Is it a sign of the times that the cover of the paperback edition advertises the book primarily to nonmedical practitioners? “Now you can more fully understand and help your clients with this description of the consciousness of identity,” which “synthesizes recent discoveries in cognitive neuroscience with a psychoanalytic understanding of human dynamics and a working model for clinical diagnosis.” But Harris is a residency director, and he speaks to us. Although he apologizes for his “either naive or esoteric” (p. 2) overreaching, he has compiled a book that can stimulate both medical psychoanalysts and neuropsychiatrists to join in. There are many creative recastings of the material, some of which are merely suggestive, like his “spiral” theory of development, in which the hemispheres alternate leadership in “forming new higher cortical functions and metafunctions. The left and right hemispheres alternately develop the foreground of identity” (p. 127). Harris calls the left and right hemispheres “the neural structures that provide the foundation of identity experience integers” (p. 129) and notes, “At all levels, social identity sinks roots into the compost of identifications. Both the left hemisphere’s social subject and the right hemisphere’s social self depend upon identifications for their substance” (p. 39).
Harris says he is “incarnating psychoanalysis” (p. 106), and his major thesis is that “intrapsychic identity, which presides executively at the apex of the brain’s hierarchy of structural organizations, stabilizes the brain’s functional coherence” (p. 1). “Vertical conflicts” between the limbic and prefrontal systems cause denial and repression, and “horizontal conflicts” are experienced in identity (p. 118). He posits “the anti-intuitive proposition that PTSD, the focal syndrome considered in this book, confers a survival advantage to some persons and some social groups during periods of social chaos” (p. 213).

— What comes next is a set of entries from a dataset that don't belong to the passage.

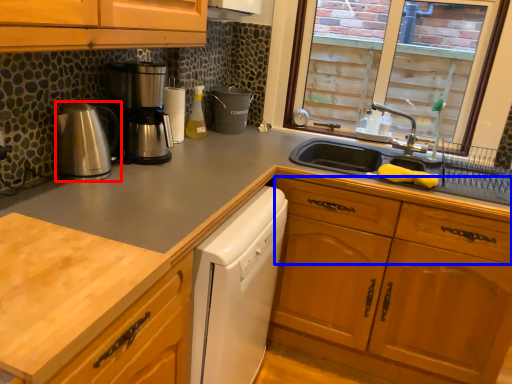 Question: Which object is further to the camera taking this photo, kitchen appliance (highlighted by a red box) or drawer (highlighted by a blue box)?

Choices:
 (A) kitchen appliance
 (B) drawer

Answer: (B) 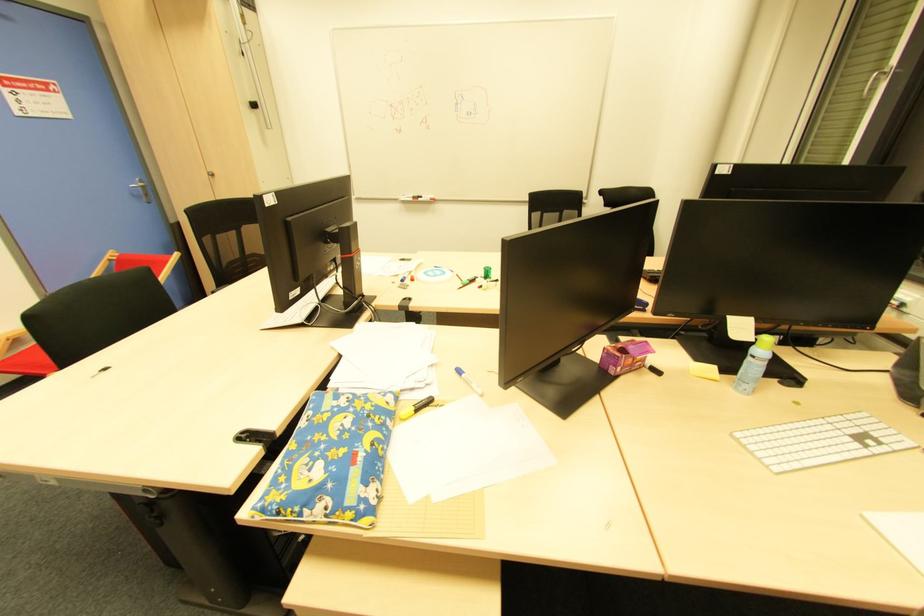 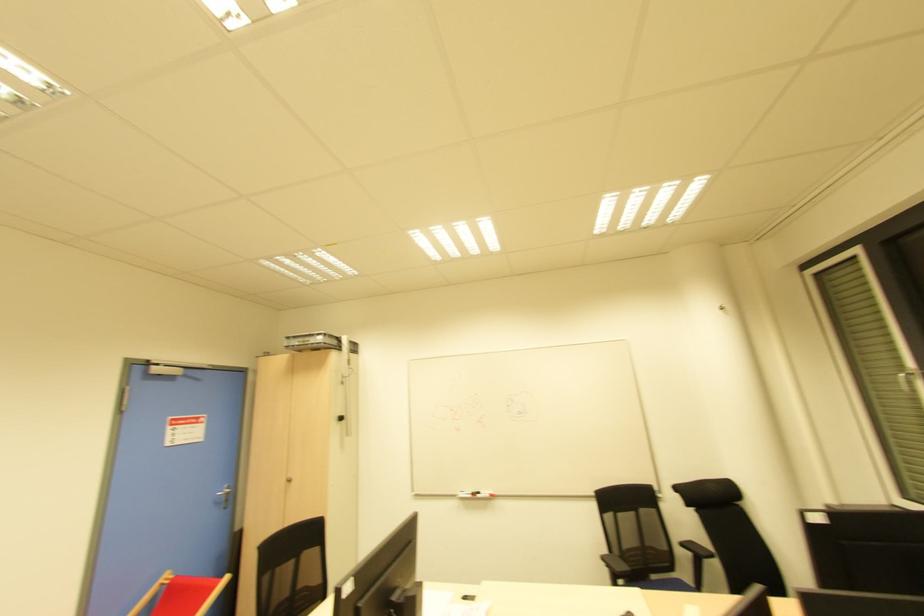 Where in the second image is the point corresponding to pixel 147 197 from the first image?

I liked the way Harris always considers the social dimension in his brain structure-function correlations. Types 1 and 2 of personality disorder are, respectively, narcissistic and anaclitic and left and right hemispheric (p. 245). For Harris, everything maps and matches clearly, and his allocations of functions into left and right hemispheric functions seem overly sharp in view of known overlap and compensation
(2). At this time of skepticism, no doubt some will object to his describing parenting input in schizophrenia and borderline syndromes. His section on how, actually, to do “structural therapy” is a little slim and slight, but he does give many examples of how he handles patients throughout the book. Not beyond amusing himself, he observes that “many psychopharmacologists I have known have hypomanic qualities” (p. 256). Or is it merely that they tell more jokes during presentations? Somebody has to be Puck in this engaging Midsummer Night’s Dream of a textbook.